AIM OF THE EXERCISE:
Transcribe exactly the lines from the first line of the records through the line containing "Use Pärnu to understand the", and leave out every picture.

Page images and extracted text
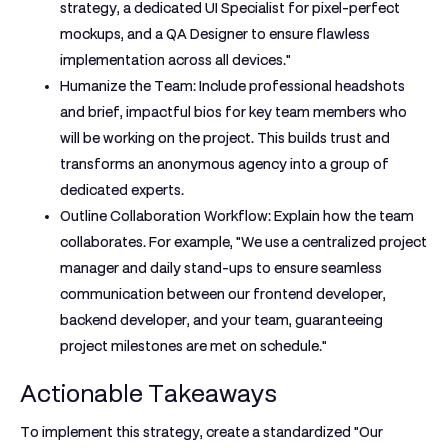
strategy, a dedicated UI Specialist for pixel-perfect
mockups, and a QA Designer to ensure flawless
implementation across all devices."
Humanize the Team:
Include professional headshots
and brief, impactful bios for key team members who
will be working on the project. This builds trust and
transforms an anonymous agency into a group of
dedicated experts.
Outline Collaboration Workflow:
Explain how the team
collaborates. For example, "We use a centralized project
manager and daily stand-ups to ensure seamless
communication between our frontend developer,
backend developer, and your team, guaranteeing
project milestones are met on schedule."
Actionable Takeaways
To implement this strategy, create a standardized "Our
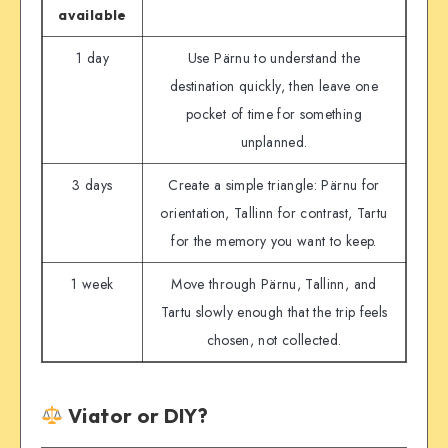
available
1 day
Use Pärnu to understand the
destination quickly, then leave one
pocket of time for something
unplanned.
3 days
Create a simple triangle: Pärnu for
orientation, Tallinn for contrast, Tartu
for the memory you want to keep.
1 week
Move through Pärnu, Tallinn, and
Tartu slowly enough that the trip feels
chosen, not collected.
Viator or DIY?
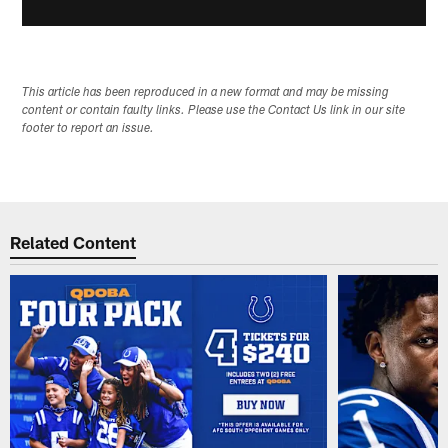
This article has been reproduced in a new format and may be missing
content or contain faulty links. Please use the Contact Us link in our site
footer to report an issue.
Related Content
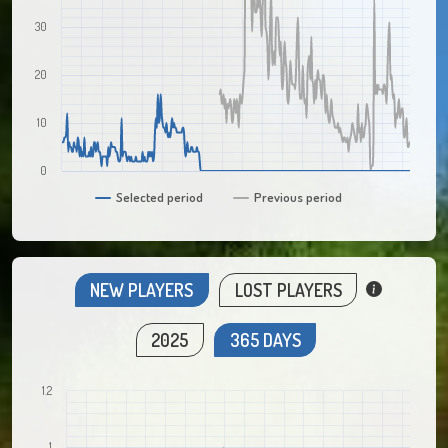
30
20
10
0
Selected period
Previous period
NEW PLAYERS
LOST PLAYERS
2025
365 DAYS
1.2
1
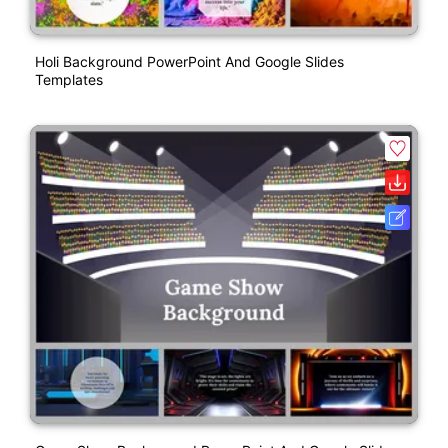
Holi Background PowerPoint And Google Slides
Templates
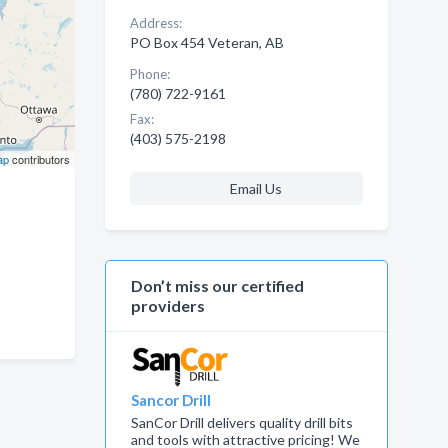
Address:
PO Box 454 Veteran, AB
Phone:
(780) 722-9161
Fax:
(403) 575-2198
ap
contributors
Email Us
Don’t miss our certified
providers
Sancor Drill
SanCor Drill delivers quality drill bits
and tools with attractive pricing! We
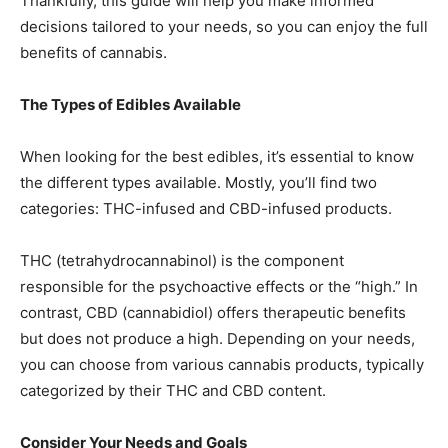
Thankfully, this guide will help you make informed
decisions tailored to your needs, so you can enjoy the full
benefits of cannabis.
The Types of Edibles Available
When looking for the best edibles, it’s essential to know
the different types available. Mostly, you’ll find two
categories: THC-infused and CBD-infused products.
THC (tetrahydrocannabinol) is the component
responsible for the psychoactive effects or the “high.” In
contrast, CBD (cannabidiol) offers therapeutic benefits
but does not produce a high. Depending on your needs,
you can choose from various cannabis products, typically
categorized by their THC and CBD content.
Consider Your Needs and Goals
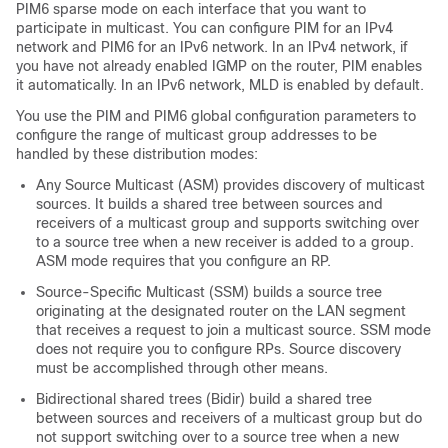
PIM6
sparse mode on each interface that you want to
participate in multicast. You can configure PIM for an IPv4
network
and PIM6 for an IPv6 network
. In an IPv4 network, if
you have not already enabled IGMP on the router, PIM enables
it automatically.
In an IPv6 network, MLD is enabled by default.
You use the PIM
and PIM6
global configuration parameters to
configure the range of multicast group addresses to be
handled by these distribution modes:
Any Source Multicast (ASM) provides discovery of multicast
sources. It builds a shared tree between sources and
receivers of a multicast group and supports switching over
to a source tree when a new receiver is added to a group.
ASM mode requires that you configure an RP.
Source-Specific Multicast (SSM) builds a source tree
originating at the designated router on the LAN segment
that receives a request to join a multicast source. SSM mode
does not require you to configure RPs. Source discovery
must be accomplished through other means.
Bidirectional shared trees (Bidir) build a shared tree
between sources and receivers of a multicast group but do
not support switching over to a source tree when a new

YOUR SOLUTION:
strategy, a dedicated UI Specialist for pixel-perfect
mockups, and a QA Designer to ensure flawless
implementation across all devices."
Humanize the Team:
Include professional headshots
and brief, impactful bios for key team members who
will be working on the project. This builds trust and
transforms an anonymous agency into a group of
dedicated experts.
Outline Collaboration Workflow:
Explain how the team
collaborates. For example, "We use a centralized project
manager and daily stand-ups to ensure seamless
communication between our frontend developer,
backend developer, and your team, guaranteeing
project milestones are met on schedule."
Actionable Takeaways
To implement this strategy, create a standardized "Our
available
1 day
Use Pärnu to understand the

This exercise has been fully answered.